Enforcement of fair housing laws serves a number of purposes, including compensating victims, detecting discrimination, and deterring future acts of discrimination.

Assistance to Victims of Discrimination

Filing a fair housing complaint can feel like a complicated process. The Fair Housing Center offers free assistance to victims in the administrative complaint process. Our advocates are available to assist victims of housing discrimination in a variety of ways, which may include providing education on their rights, investigating a complaint, engaging with a housing provider on a tenant’s behalf, or supporting victims in exercising their fair housing rights.
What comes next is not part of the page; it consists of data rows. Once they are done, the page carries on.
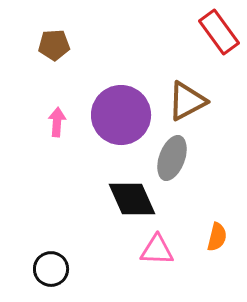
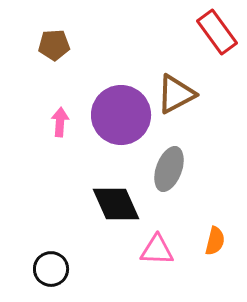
red rectangle: moved 2 px left
brown triangle: moved 11 px left, 7 px up
pink arrow: moved 3 px right
gray ellipse: moved 3 px left, 11 px down
black diamond: moved 16 px left, 5 px down
orange semicircle: moved 2 px left, 4 px down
Cases filed by the Fair Housing Center have resulted in conciliation agreements, civil penalties and affirmative action agreements with individual housing providers throughout Greater Cleveland.

Systemic and Complaint Based Discrimination Testing

Detection is an important component of any entity’s fair housing program, as individuals may not always know when they have been discriminated against. (For example, if a potential renter with children is told that there are no apartments available, without more information she might not know whether that statement is true or whether the owner is illegally denying her a housing opportunity because the owner does not want to rent to a family with children.) As such, the Fair Housing Center recommends that systematic testing be done both to detect instances of discrimination as well as to deter future such acts.

The Fair Housing Center conducts systemic and complaint based testing for housing discrimination in the housing rentals and sales markets, as well as in the provision of homeowner’s insurance and mortgage lending. The Fair Housing Center’s testing program uses trained testers who conduct matched pair testing using HUD-approved testing guidelines.